On behalf of our network manager, I report a problem trying to clone our current amavis milter (spamassassin and clamav) from an opensuse 11.4 (which we have been using, or its predecessors, happily since 10 years) to a new machine with OpenSuSE 42.2 and bundled sendmail and amavis.
We were used to the /etc/init.d mechanism to start services. Now Leap uses “rcamavis start” or “systemctl start amavis.service”. When we use it we see in /var/spool/amavis (dir) that both sockets are created (the one from sendmail to amavis and the one from amavis to spamassassin), though perhaps with funny permissions
srwxr-xr-x 1 vscan vscan 0 Feb 3 15:08 amavis-milter.sock
-rw-r–r-- 1 vscan vscan 6 Feb 3 15:08 amavisd-milter.pid
-rw-r----- 1 vscan vscan 0 Feb 3 15:08 amavisd.lock
-rw-r----- 1 vscan vscan 6 Feb 3 15:08 amavisd.pid
srwxr-x— 1 vscan vscan 0 Feb 3 15:08 amavisd.sock
however if we issue a “netstat -na” we see only one socket is in listen state:
(which is what the rcamavis should do) then both milter and amavis start, both sockets are created, both sockets remain in listen as shown by netstat-a, amavis-milter remains running and mail messages are processed normally.

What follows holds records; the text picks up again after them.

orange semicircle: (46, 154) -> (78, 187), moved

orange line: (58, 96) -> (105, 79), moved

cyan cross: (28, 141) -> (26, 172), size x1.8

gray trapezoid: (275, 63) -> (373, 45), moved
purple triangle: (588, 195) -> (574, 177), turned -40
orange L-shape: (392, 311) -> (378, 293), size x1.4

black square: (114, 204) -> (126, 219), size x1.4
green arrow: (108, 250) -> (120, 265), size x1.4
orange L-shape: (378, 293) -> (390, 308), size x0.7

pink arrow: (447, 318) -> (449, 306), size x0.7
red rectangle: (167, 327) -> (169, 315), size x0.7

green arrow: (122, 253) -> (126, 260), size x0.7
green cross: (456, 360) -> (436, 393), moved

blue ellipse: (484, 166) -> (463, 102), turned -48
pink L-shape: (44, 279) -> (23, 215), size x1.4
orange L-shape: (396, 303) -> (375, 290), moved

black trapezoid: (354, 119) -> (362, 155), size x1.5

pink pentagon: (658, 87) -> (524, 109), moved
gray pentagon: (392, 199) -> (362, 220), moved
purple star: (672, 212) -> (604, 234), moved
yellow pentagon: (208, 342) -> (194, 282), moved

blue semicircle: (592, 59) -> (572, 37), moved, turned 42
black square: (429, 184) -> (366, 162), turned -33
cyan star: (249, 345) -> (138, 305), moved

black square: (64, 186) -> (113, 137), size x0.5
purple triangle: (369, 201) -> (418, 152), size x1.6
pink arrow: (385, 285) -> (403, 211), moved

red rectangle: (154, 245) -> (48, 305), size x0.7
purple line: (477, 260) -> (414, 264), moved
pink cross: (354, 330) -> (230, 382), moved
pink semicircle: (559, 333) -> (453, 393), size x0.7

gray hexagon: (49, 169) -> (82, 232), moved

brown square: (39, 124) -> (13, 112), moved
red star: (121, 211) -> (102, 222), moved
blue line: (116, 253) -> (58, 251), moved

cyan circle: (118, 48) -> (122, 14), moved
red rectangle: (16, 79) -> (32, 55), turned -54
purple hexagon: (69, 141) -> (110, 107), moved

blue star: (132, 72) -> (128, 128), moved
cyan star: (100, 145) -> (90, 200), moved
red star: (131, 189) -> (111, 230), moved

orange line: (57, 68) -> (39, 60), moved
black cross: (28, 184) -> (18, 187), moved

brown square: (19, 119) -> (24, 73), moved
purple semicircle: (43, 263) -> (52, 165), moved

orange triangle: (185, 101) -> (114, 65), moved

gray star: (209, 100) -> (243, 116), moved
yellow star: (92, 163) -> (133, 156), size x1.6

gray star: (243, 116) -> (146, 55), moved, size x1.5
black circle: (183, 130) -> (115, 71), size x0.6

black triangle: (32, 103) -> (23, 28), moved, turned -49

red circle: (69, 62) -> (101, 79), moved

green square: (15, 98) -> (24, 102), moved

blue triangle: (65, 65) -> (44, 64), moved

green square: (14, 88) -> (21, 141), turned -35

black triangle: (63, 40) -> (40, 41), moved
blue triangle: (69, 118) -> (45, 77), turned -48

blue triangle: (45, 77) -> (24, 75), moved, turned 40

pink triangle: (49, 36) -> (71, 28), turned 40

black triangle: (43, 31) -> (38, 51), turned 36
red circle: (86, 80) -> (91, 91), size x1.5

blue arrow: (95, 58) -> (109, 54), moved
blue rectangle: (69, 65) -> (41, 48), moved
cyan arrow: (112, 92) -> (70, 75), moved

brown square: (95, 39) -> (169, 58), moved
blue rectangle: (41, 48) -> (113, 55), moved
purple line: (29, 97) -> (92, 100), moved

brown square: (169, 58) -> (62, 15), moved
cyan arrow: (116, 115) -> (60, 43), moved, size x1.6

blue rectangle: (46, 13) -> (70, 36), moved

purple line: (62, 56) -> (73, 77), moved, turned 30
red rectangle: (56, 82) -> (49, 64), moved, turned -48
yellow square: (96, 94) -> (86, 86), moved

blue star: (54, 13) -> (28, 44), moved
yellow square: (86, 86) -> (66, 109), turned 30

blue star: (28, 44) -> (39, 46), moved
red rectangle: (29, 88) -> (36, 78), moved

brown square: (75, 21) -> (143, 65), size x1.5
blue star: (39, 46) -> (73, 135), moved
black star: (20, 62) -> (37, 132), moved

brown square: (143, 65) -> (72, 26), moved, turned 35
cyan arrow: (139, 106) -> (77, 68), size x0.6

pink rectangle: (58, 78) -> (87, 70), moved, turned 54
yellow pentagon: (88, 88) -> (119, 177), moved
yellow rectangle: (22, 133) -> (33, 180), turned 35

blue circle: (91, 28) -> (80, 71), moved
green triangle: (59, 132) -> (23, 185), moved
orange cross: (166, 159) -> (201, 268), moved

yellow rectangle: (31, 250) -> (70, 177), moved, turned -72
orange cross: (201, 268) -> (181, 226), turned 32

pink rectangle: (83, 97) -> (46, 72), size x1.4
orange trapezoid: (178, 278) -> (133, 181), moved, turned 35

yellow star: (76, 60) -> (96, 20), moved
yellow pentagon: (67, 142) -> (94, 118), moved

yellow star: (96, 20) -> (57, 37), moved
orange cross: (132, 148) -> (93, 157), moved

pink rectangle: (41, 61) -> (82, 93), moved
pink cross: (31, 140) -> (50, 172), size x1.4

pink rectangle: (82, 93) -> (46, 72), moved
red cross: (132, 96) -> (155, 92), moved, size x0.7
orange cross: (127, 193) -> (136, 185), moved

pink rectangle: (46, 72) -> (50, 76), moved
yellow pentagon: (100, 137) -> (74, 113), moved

What can be the cause of the sudden death of amavis-milter when started by rcamavis ?
Thanks
Can you post the contents of your amavis.service Unit file?
It’s likely at
/usr/lib/systemd/system/amavis.service
Also post the actual results of your command
systemctl status amavis.service
BTW - I wouldn’t automatically assume a “connection refused” error is caused by something “dying,” usually when I see that error it means that something exists but is blocking.
The “connection refused” was caused by /usr/sbin/amavisd-milter dying because /var/log/mail showed it started, and a ps later showed it was not running. Also netstat -na showed the socket (which existed) ***was NOT ***open for listen
Incidentally … amavis gives funny messages on the sockets. It said connection refused if the socket existed but was not open for listen. If the socket was deleted instead it gave “socket unsafe” errors ! @Miuku: all the permissions are OK for vscan:vscan … if was one of the first things we checked even before posting here !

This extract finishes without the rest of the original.